The childhood home where Muhammad Ali, the three-time world heavyweight boxing champion and activist, learned to box and that was along the route of his funeral procession in Louisville, Ky., is for sale.
On Tuesday, the pink one-story home, which for several years was a museum of sorts, focusing on Ali’s early life and humanitarian pursuits, and two of its neighboring properties were listed for sale through Christie’s International Real Estate Bluegrass for $1.5 million, according to the company’s listing.
“Home to ‘The Greatest,’” the listing states, noting that the ranch style, one-story house at 3302 Grand Avenue in the Parkland neighborhood of the city features two bedrooms. The living area of the three homes combined is 3,363 square feet.
Rusty Underwood, one of the listing agents, described the property as “a rare offering.’’
“Muhammad Ali spent the better part of his childhood and adulthood on the property,” he said on Tuesday.
George Bochetto, a trial lawyer in Philadelphia who said he owns the house with his late partner’s widow, bought it in 2016 for $60,000.
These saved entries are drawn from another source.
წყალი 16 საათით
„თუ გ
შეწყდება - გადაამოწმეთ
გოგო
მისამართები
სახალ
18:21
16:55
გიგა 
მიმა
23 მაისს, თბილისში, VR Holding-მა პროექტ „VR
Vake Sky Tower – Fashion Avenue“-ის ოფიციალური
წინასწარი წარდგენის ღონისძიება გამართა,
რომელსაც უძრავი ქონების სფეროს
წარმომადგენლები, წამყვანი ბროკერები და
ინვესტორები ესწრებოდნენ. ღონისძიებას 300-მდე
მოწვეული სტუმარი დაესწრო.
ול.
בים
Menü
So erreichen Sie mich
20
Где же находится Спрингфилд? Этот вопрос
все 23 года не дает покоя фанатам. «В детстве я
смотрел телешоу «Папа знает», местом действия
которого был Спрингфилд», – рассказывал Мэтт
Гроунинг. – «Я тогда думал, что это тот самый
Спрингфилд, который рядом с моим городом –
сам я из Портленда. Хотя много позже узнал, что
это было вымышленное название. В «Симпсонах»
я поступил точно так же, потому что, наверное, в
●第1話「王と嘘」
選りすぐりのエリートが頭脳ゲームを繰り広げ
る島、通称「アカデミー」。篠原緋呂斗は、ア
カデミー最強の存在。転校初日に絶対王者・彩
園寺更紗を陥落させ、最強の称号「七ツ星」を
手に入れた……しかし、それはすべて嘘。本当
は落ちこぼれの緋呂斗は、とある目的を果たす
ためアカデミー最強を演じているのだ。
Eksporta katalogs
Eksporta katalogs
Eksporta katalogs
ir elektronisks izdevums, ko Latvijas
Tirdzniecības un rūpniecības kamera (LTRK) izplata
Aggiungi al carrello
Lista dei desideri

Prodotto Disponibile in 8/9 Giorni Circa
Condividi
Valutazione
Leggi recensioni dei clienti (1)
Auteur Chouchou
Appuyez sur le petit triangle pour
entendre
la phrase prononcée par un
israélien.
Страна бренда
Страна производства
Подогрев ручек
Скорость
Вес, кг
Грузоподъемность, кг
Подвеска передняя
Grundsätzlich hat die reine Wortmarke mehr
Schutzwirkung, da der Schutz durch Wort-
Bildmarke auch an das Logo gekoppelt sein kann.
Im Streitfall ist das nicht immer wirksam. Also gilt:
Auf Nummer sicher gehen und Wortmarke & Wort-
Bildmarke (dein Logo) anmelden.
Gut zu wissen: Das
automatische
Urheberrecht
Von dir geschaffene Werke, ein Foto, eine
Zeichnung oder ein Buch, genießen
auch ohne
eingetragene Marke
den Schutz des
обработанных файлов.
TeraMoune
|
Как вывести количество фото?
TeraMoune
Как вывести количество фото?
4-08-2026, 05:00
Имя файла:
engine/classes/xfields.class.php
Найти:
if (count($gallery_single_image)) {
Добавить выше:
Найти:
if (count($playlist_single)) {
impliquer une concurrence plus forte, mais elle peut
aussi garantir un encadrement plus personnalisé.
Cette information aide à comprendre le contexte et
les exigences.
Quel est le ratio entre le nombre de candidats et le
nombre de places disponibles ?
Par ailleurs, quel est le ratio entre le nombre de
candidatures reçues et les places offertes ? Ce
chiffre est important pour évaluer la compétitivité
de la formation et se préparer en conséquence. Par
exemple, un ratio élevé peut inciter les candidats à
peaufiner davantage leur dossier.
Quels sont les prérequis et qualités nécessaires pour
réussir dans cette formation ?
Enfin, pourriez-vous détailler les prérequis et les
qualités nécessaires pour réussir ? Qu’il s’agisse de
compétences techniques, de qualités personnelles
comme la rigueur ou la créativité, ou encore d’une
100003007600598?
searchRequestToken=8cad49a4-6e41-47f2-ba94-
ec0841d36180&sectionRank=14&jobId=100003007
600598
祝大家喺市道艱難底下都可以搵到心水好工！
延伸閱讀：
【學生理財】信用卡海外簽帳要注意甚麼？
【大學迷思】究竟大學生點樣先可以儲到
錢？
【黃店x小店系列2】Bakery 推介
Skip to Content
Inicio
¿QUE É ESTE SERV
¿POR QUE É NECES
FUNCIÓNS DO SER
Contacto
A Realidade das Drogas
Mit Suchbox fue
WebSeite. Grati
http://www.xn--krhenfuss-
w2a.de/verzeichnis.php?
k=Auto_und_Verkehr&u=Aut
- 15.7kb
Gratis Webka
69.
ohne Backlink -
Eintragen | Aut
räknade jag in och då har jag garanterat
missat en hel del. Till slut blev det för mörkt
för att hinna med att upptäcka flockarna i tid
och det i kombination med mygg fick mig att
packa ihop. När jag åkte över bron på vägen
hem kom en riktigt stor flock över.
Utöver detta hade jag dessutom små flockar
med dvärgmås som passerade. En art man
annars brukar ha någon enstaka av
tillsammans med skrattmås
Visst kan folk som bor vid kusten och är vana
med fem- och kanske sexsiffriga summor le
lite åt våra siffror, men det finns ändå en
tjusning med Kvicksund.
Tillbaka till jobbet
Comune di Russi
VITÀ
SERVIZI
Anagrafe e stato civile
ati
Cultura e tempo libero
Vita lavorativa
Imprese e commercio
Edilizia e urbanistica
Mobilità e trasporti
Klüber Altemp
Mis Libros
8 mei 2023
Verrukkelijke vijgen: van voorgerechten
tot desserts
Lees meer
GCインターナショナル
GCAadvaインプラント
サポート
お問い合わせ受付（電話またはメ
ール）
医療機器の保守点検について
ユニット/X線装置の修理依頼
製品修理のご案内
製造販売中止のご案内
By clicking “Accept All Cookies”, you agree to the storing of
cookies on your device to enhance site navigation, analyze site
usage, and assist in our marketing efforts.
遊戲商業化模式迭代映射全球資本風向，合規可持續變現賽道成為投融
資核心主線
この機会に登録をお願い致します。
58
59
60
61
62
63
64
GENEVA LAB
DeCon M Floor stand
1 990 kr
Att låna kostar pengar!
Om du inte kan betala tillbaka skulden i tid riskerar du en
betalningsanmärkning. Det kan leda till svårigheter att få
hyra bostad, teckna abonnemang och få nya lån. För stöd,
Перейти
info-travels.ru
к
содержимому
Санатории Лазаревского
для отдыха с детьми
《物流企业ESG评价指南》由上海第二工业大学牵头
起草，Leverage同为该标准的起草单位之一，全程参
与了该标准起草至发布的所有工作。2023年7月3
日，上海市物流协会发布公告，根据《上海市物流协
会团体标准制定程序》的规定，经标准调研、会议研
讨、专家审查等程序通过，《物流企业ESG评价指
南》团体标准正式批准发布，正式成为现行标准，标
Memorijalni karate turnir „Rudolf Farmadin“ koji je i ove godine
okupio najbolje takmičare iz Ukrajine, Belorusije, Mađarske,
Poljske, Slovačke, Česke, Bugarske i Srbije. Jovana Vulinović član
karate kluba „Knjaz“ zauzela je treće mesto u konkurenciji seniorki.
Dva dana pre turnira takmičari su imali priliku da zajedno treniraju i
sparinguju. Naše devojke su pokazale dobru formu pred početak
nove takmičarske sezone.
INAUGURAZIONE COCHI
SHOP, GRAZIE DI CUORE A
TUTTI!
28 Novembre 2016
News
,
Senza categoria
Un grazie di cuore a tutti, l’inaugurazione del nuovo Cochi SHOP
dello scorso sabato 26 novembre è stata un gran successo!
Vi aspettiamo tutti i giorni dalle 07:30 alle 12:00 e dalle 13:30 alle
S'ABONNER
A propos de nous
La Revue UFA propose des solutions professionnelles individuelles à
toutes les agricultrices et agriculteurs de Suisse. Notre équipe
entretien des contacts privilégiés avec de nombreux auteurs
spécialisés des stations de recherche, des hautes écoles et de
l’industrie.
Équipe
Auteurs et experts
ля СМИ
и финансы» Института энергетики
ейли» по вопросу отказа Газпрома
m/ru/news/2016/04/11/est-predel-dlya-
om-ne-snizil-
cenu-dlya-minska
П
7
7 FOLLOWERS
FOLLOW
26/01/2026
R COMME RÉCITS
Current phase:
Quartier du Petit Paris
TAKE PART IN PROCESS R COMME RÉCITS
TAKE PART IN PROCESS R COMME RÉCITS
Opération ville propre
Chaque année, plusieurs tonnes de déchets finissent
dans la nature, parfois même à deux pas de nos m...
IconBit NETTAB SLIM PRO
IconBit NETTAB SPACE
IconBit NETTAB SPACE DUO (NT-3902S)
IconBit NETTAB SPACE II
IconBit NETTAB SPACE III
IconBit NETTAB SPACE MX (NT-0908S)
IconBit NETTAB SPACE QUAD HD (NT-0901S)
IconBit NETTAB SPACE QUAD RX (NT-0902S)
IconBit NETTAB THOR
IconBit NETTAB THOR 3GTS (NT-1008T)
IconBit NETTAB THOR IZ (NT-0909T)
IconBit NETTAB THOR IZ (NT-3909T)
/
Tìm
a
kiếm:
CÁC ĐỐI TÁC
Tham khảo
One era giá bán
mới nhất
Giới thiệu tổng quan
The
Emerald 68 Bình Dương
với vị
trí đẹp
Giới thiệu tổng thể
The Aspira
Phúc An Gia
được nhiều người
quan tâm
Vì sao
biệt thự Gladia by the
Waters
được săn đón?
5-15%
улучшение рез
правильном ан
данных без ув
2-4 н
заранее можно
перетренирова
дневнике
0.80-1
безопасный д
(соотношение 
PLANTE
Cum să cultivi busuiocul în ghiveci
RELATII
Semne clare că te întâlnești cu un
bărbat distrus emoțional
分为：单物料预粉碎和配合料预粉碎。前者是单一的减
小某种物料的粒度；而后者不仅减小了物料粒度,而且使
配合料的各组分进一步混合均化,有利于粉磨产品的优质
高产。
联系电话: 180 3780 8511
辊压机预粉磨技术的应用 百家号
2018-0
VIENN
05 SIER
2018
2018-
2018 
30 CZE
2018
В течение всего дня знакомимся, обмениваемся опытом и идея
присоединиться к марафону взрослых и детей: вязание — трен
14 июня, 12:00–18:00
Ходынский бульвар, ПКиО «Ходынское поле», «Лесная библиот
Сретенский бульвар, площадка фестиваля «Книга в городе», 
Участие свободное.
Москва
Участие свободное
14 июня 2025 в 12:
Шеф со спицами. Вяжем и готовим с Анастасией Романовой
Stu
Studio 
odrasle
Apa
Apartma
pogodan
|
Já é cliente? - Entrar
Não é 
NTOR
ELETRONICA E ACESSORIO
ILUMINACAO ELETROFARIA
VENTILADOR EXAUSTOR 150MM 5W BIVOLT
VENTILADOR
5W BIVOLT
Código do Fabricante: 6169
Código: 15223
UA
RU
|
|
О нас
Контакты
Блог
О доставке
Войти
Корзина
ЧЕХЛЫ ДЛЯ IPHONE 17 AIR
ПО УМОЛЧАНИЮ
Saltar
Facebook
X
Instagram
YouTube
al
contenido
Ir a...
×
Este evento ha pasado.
“It was abandoned for many years. It was run down,’’ Mr. Bochetto said in an interview on Tuesday. “I thought to myself, ‘What a shame this small home in the west end of Louisville as modest as a home it was, could produce a magnificent worldwide figure.”
He added, “Muhammad Ali was a boyhood hero of mine.”
Mr. Bochetto said he wants the new owners “to make sure the house is preserved” as an honor to him.
The sale would also include the contents inside the house, he said.
“It’s now my goal to sell this property to either an institution or an individual or group of individuals that will be dedicated to preserving and promoting the property as a national historic site and monument,” he said.
Built in 1920, the home has had different owners over the years. The Ali family sold it to Jared Weiss in 2012, who then formed a partnership with Mr. Bochetto, according to The Courier Journal of Louisville, which reported on the listing.
He also made the property into a museum, which opened for tours days before the 2016 death of Ali, who had Parkinson’s disease for more than 30 years and who died at 74.
Mr. Bochetto said the museum shut down due to the Covid-19 pandemic.
The exterior of the residence features a plaque honoring Ali, who was born Cassius Marcellus Clay Jr. on Jan. 17, 1942, and lived there with his parents and brother. It also notes that Ali attended local public schools, which mostly enrolled Black students.
Mr. Bochetto said that about $1 million was spent to rehab the house to replicate it to look the way it did when Ali and his family lived there for 20 years. That included the home’s furnishings, appliances and artwork, according to Mr. Bochetto.
Ali fans looking to learn more about his life and social activism can visit the nearby Muhammad Ali Center, also in Louisville, “which provides education and community engagement to continue Ali’s legacy and inspire greatness.”
A spokeswoman for that museum, which receives about 100,000 visitors annually, said the center is not affiliated with Ali’s childhood home that is for sale.
Mr. Bochetto said he would be selective when it comes to choosing a buyer.
“I am certainly not going to entertain a sale for someone who wants to knock it down and build a house,’’ Mr. Bochetto said of potential new owners.
“Now if they want to continue it as a museum, it’s all set up to do that,” he added. “It doesn’t necessarily have to remain a museum, although that would be nice. It would have to stay as a preserved historic monument.”